*PROMPT*
For the data that follows, print the line with "Marketing et Communication", the line with "in Anspruch nehmen", and all lines between them, exactly as they stand. Omit pictures and add nothing.
RECORDED INFORMATION Block Start
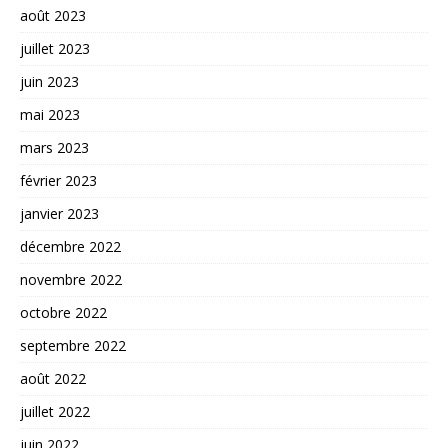
août 2023
juillet 2023
juin 2023
mai 2023
mars 2023
février 2023
janvier 2023
décembre 2022
novembre 2022
octobre 2022
septembre 2022
août 2022
juillet 2022
juin 2022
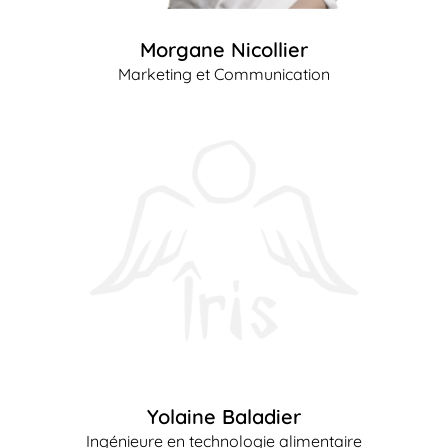
Morgane Nicollier
Marketing et Communication
Yolaine Baladier
Ingénieure en technologie alimentaire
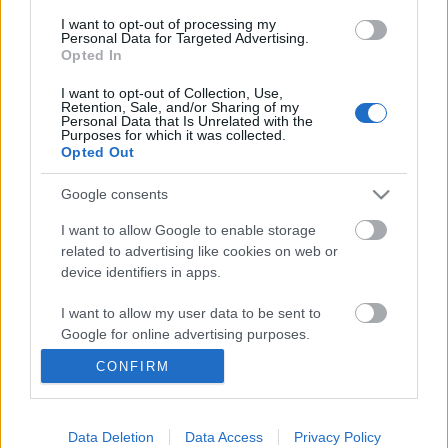
I want to opt-out of processing my
Personal Data for Targeted Advertising.
RC44 Puerto Calero Cup - Második
Opted In
nap
I want to opt-out of Collection, Use,
Retention, Sale, and/or Sharing of my
isail
•
2012. február 10.
0
Personal Data that Is Unrelated with the
Purposes for which it was collected.
Opted Out
Azt értjük, hogy izgatott volt mindenki, de hogy
egyből fekete zászlós rajt?! Peter Reggio felelős
Google consents
versenyvezető nem viccelt: a mezőnyverseny első
nekifutásánál többen kint voltak a mezőnyből, így
I want to allow Google to enable storage
másodikra szépen elővette a rettegett lobogót. Az
related to advertising like cookies on web or
előrejelzés ugyanis már-már…
device identifiers in apps.
I want to allow my user data to be sent to
RC 44 Kupa, Malcesine -
Google for online advertising purposes.
Mezőnyverseny
CONFIRM
I want to allow Google to send me
isail
•
2009. július 13.
0
personalized advertising.
I want to allow Google to enable storage
Data Deletion
Data Access
Privacy Policy
Hat futam két nap alatt - igazán nem nevezhető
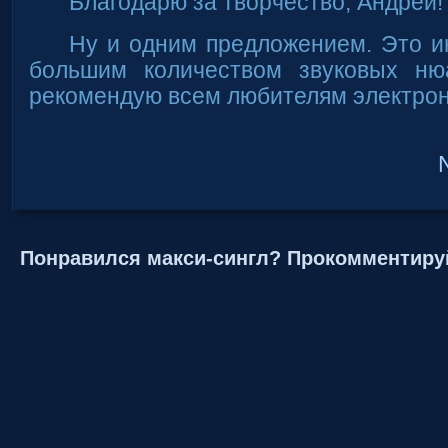
Благодарю за творчество, Андрей!
Ну и одним предложением. Это и
большим количеством звуковых ню
рекомендую всем любителям электрон
Понравился макси-сингл? Прокомментиру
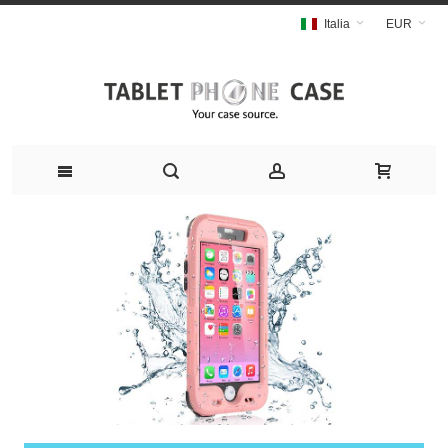
Italia
EUR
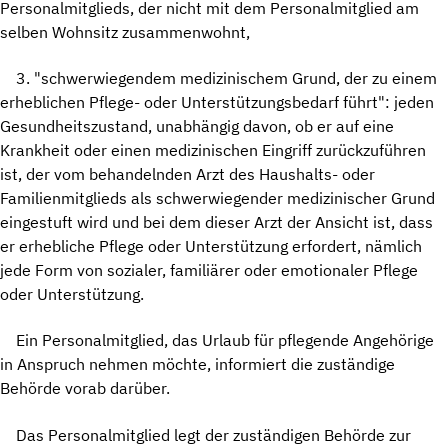
Personalmitglieds, der nicht mit dem Personalmitglied am
selben Wohnsitz zusammenwohnt,
3. "schwerwiegendem medizinischem Grund, der zu einem
erheblichen Pflege- oder Unterstützungsbedarf führt": jeden
Gesundheitszustand, unabhängig davon, ob er auf eine
Krankheit oder einen medizinischen Eingriff zurückzuführen
ist, der vom behandelnden Arzt des Haushalts- oder
Familienmitglieds als schwerwiegender medizinischer Grund
eingestuft wird und bei dem dieser Arzt der Ansicht ist, dass
er erhebliche Pflege oder Unterstützung erfordert, nämlich
jede Form von sozialer, familiärer oder emotionaler Pflege
oder Unterstützung.
Ein Personalmitglied, das Urlaub für pflegende Angehörige
in Anspruch nehmen möchte, informiert die zuständige
Behörde vorab darüber.
Das Personalmitglied legt der zuständigen Behörde zur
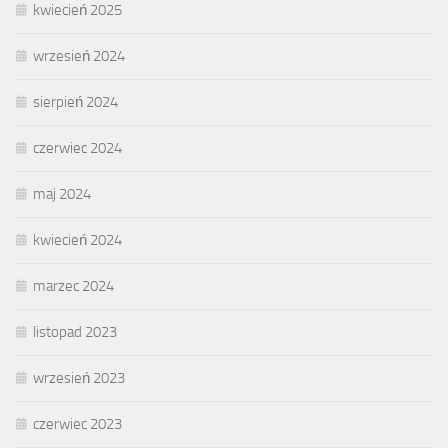
kwiecień 2025
wrzesień 2024
sierpień 2024
czerwiec 2024
maj 2024
kwiecień 2024
marzec 2024
listopad 2023
wrzesień 2023
czerwiec 2023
RECORDED INFORMATION Block End
*ANSWER SECTION*
Marketing et Communication
Yolaine Baladier
Ingénieure en technologie alimentaire
I want to opt-out of processing my
Personal Data for Targeted Advertising.
RC44 Puerto Calero Cup - Második
Opted In
nap
I want to opt-out of Collection, Use,
Retention, Sale, and/or Sharing of my
isail
•
2012. február 10.
0
Personal Data that Is Unrelated with the
Purposes for which it was collected.
Opted Out
Azt értjük, hogy izgatott volt mindenki, de hogy
egyből fekete zászlós rajt?! Peter Reggio felelős
Google consents
versenyvezető nem viccelt: a mezőnyverseny első
nekifutásánál többen kint voltak a mezőnyből, így
I want to allow Google to enable storage
másodikra szépen elővette a rettegett lobogót. Az
related to advertising like cookies on web or
előrejelzés ugyanis már-már…
device identifiers in apps.
I want to allow my user data to be sent to
RC 44 Kupa, Malcesine -
Google for online advertising purposes.
Mezőnyverseny
CONFIRM
I want to allow Google to send me
isail
•
2009. július 13.
0
personalized advertising.
I want to allow Google to enable storage
Data Deletion
Data Access
Privacy Policy
Hat futam két nap alatt - igazán nem nevezhető
Благодарю за творчество, Андрей!
Ну и одним предложением. Это и
большим количеством звуковых ню
рекомендую всем любителям электрон
Понравился макси-сингл? Прокомментиру
Italia
EUR
Personalmitglieds, der nicht mit dem Personalmitglied am
selben Wohnsitz zusammenwohnt,
3. "schwerwiegendem medizinischem Grund, der zu einem
erheblichen Pflege- oder Unterstützungsbedarf führt": jeden
Gesundheitszustand, unabhängig davon, ob er auf eine
Krankheit oder einen medizinischen Eingriff zurückzuführen
ist, der vom behandelnden Arzt des Haushalts- oder
Familienmitglieds als schwerwiegender medizinischer Grund
eingestuft wird und bei dem dieser Arzt der Ansicht ist, dass
er erhebliche Pflege oder Unterstützung erfordert, nämlich
jede Form von sozialer, familiärer oder emotionaler Pflege
oder Unterstützung.
Ein Personalmitglied, das Urlaub für pflegende Angehörige
in Anspruch nehmen möchte, informiert die zuständige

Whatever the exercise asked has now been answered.